Businesses bear brunt of blackout after Gitaru breakdown

A Kenya power technician fixes high voltage electricity line in Nairobi. PHOTO | FILE
A Kenya power technician fixes high voltage electricity line in Nairobi. PHOTO | FILE 

The entire country was Tuesday hit by a crippling power blackout that lasted at least four hours following a breakdown at the country’s biggest hydroelectric station.

Businesses bore the brunt of the outage that started around noon after the 225-megawatt (MW) Gitaru hydroelectric station shut down.

“At 11:30am, a loss of generation at Gitaru hydro station resulted into a major power outage that affected other sources of electricity,” Kenya Power said in a statement.

“When it failed, the whole system tripped and shut down other power plants.”

Frequent power blackouts have seen many businesses install standby generators that switch on during supply cut-offs, raising their operating costs.

Gitaru accounts for 9.6 per cent of the country’s installed 2,333 MW.

In 2012, Gitaru experienced hiccups after a transformer at one of its turbines blew up, subjecting consumers to power rationing.

Gitaru is the largest hydropower station in East Africa located at the border of Embu and Machakos counties.

The station, which is owned and operated by power producer KenGen from which Kenya Power buys electricity for onward sale to homes and businesses, is part of the Seven Forks Hydro stations on Tana River.

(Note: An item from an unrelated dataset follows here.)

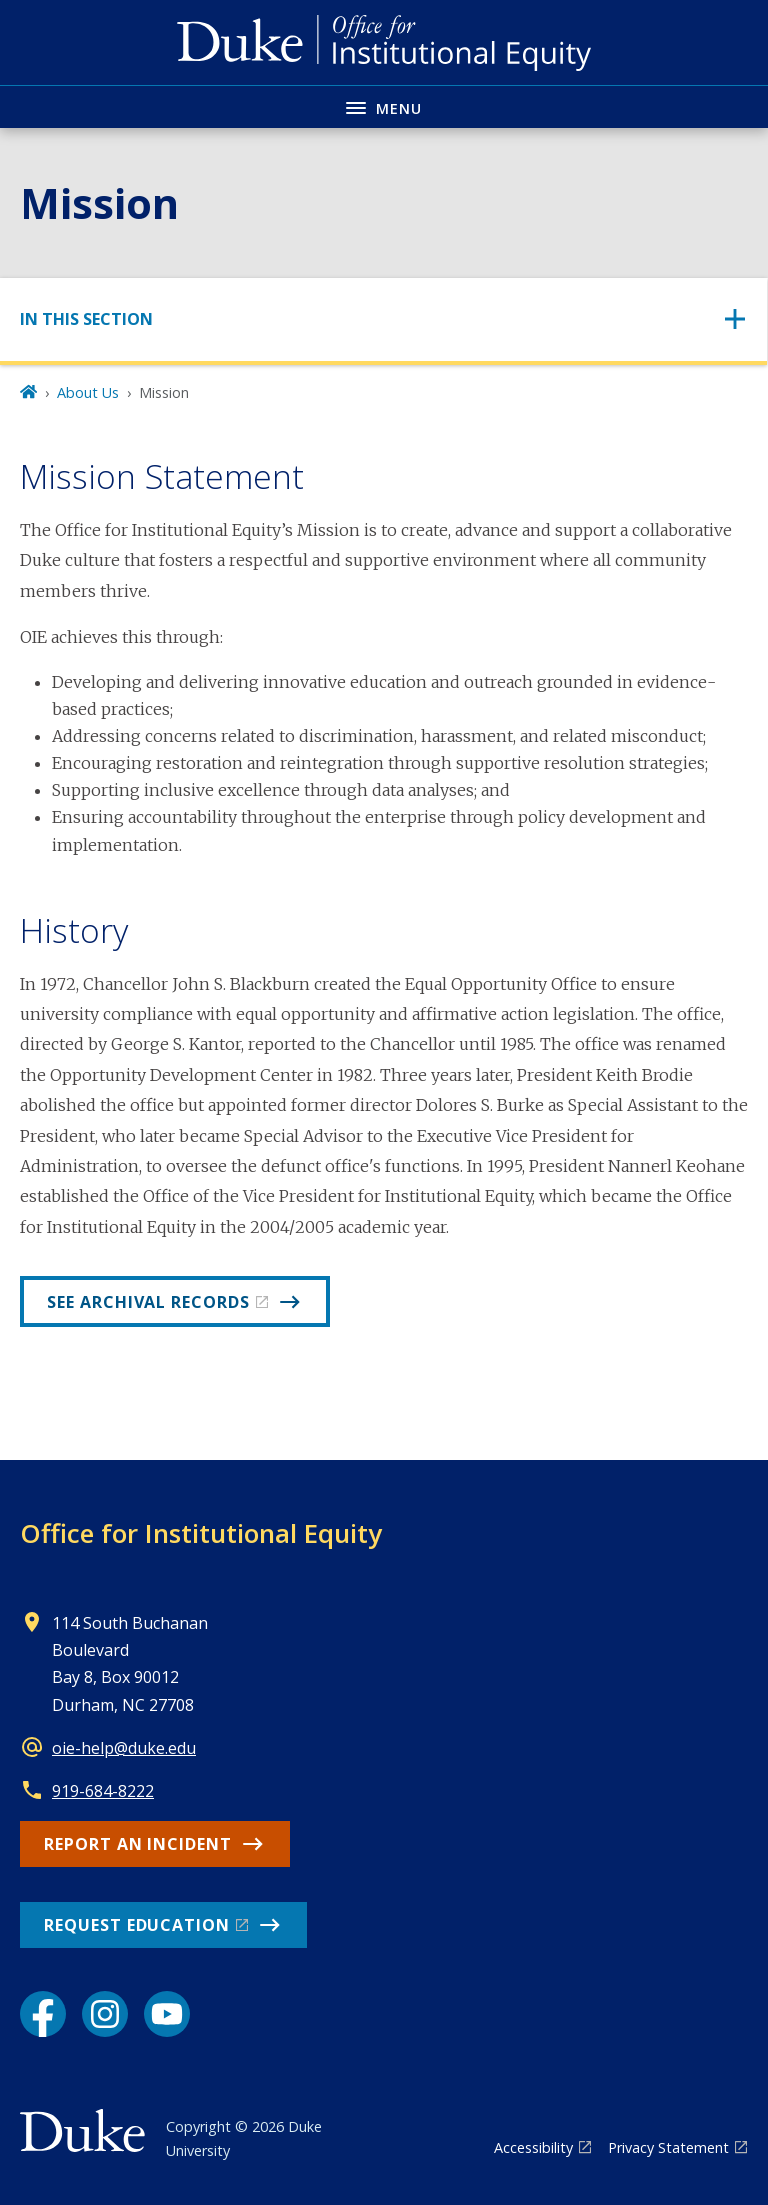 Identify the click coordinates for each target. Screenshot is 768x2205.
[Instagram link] (105, 2014)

Others are Masinga power station (40 MW), Kamburu (94 MW), Kindaruma (72 MW) and Kiambere (168 MW).

Kenya relies on a mix of geothermal energy, hydropower, wind and thermal energy.

At 2,333 MW, hydropower accounts for the second-largest share (35.1 per cent) of Kenya’s total power. Expensive thermal power ranks first at 35.7 per cent, while geothermal energy is third at 26.8 per cent.

Hydropower is Kenya’s cheapest source at Sh3 per kilowatt hour, geothermal comes at Sh7 per unit while a unit of thermal power tops Sh18.

Thermal electricity is only connected to the national grid after supply of cheaper hydro-electric and geothermal electricity has been exhausted, often during peak demand.